*** Opening of Data extracts ***
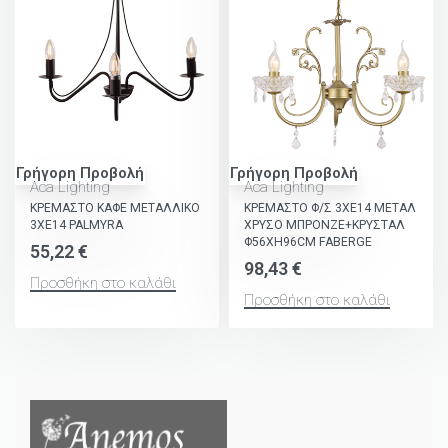
Γρήγορη Προβολή
Γρήγορη Προβολή
Aca Lighting
Aca Lighting
ΚΡΕΜΑΣΤΟ ΚΑΦΕ ΜΕΤΑΛΛΙΚΟ
ΚΡΕΜΑΣΤΟ Φ/Σ 3ΧΕ14 ΜΕΤΑΛ
3ΧΕ14 PALMYRA
ΧΡΥΣΟ ΜΠΡΟΝΖΕ+ΚΡΥΣΤΑΛ
Φ56ΧΗ96CM FABERGE
55,22
€
98,43
€
Προσθήκη στο καλάθι
Προσθήκη στο καλάθι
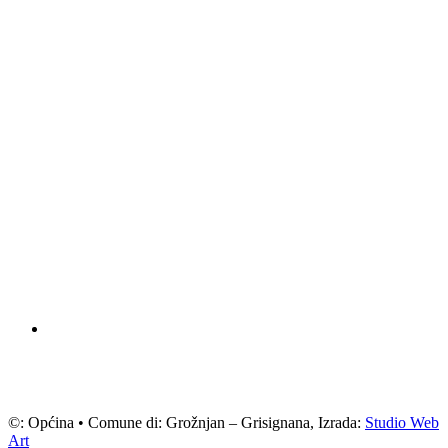
©: Općina • Comune di: Grožnjan – Grisignana, Izrada:
Studio Web
Art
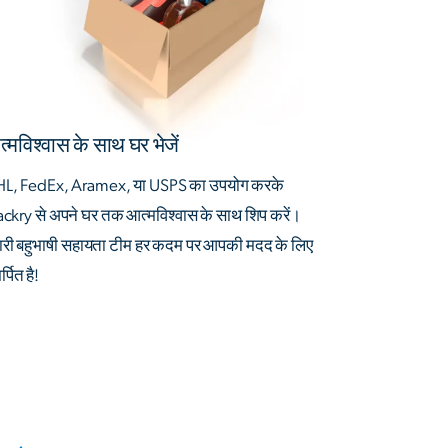
्मविश्वास के साथ घर भेजें
L, FedEx, Aramex, या USPS का उपयोग करके
ackry से अपने घर तक आत्मविश्वास के साथ शिप करें।
ारी बहुभाषी सहायता टीम हर कदम पर आपकी मदद के लिए
्पित है!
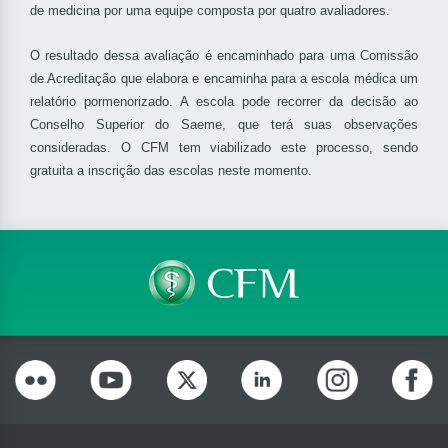
de medicina por uma equipe composta por quatro avaliadores.
O resultado dessa avaliação é encaminhado para uma Comissão
de Acreditação que elabora e encaminha para a escola médica um
relatório pormenorizado. A escola pode recorrer da decisão ao
Conselho Superior do Saeme, que terá suas observações
consideradas. O CFM tem viabilizado este processo, sendo
gratuita a inscrição das escolas neste momento.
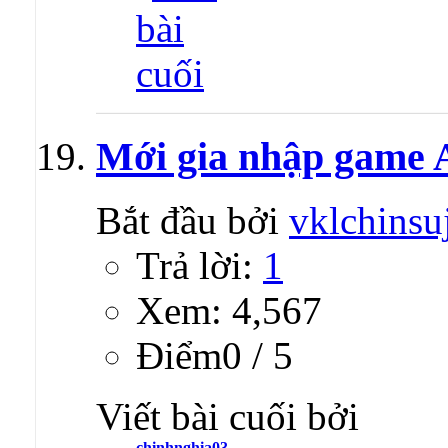
Mới gia nhập game 
Bắt đầu bởi
vklchinsu
Trả lời:
1
Xem: 4,567
Ðiểm0 / 5
Viết bài cuối bởi
chinhnghia03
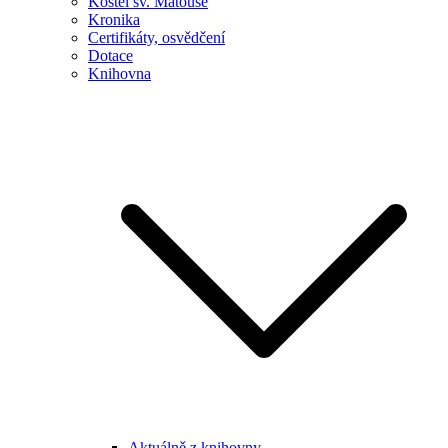
Kostel sv. Matouše
Kronika
Certifikáty, osvědčení
Dotace
Knihovna
Aktuálně z knihovny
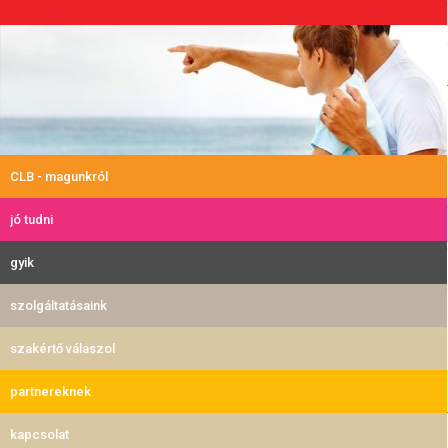
CLB - magunkról
jó tudni
gyik
szolgáltatásaink
szakértő válaszol
partnereknek
kapcsolat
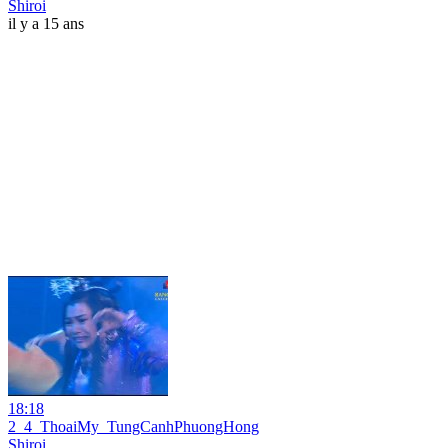
Shiroi
il y a 15 ans
18:18
2_4_ThoaiMy_TungCanhPhuongHong
Shiroi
*** Close of Data extracts ***
_Task directions:_
Please set down the lines above word for word and leave out the pictures.

_Response below:_
Γρήγορη Προβολή
Γρήγορη Προβολή
Aca Lighting
Aca Lighting
ΚΡΕΜΑΣΤΟ ΚΑΦΕ ΜΕΤΑΛΛΙΚΟ
ΚΡΕΜΑΣΤΟ Φ/Σ 3ΧΕ14 ΜΕΤΑΛ
3ΧΕ14 PALMYRA
ΧΡΥΣΟ ΜΠΡΟΝΖΕ+ΚΡΥΣΤΑΛ
Φ56ΧΗ96CM FABERGE
55,22
€
98,43
€
Προσθήκη στο καλάθι
Προσθήκη στο καλάθι
©: Općina • Comune di: Grožnjan – Grisignana, Izrada:
Studio Web
Art
्मविश्वास के साथ घर भेजें
L, FedEx, Aramex, या USPS का उपयोग करके
ackry से अपने घर तक आत्मविश्वास के साथ शिप करें।
ारी बहुभाषी सहायता टीम हर कदम पर आपकी मदद के लिए
्पित है!
de medicina por uma equipe composta por quatro avaliadores.
O resultado dessa avaliação é encaminhado para uma Comissão
de Acreditação que elabora e encaminha para a escola médica um
relatório pormenorizado. A escola pode recorrer da decisão ao
Conselho Superior do Saeme, que terá suas observações
consideradas. O CFM tem viabilizado este processo, sendo
gratuita a inscrição das escolas neste momento.
Mới gia nhập game 
Bắt đầu bởi
vklchinsu
Trả lời:
1
Xem: 4,567
Ðiểm0 / 5
Viết bài cuối bởi
chinhnghia03
Kostel sv. Matouše
Kronika
Certifikáty, osvědčení
Dotace
Knihovna
Aktuálně z knihovny
CLB - magunkról
jó tudni
gyik
szolgáltatásaink
szakértő válaszol
partnereknek
kapcsolat
Shiroi
il y a 15 ans
18:18
2_4_ThoaiMy_TungCanhPhuongHong
Shiroi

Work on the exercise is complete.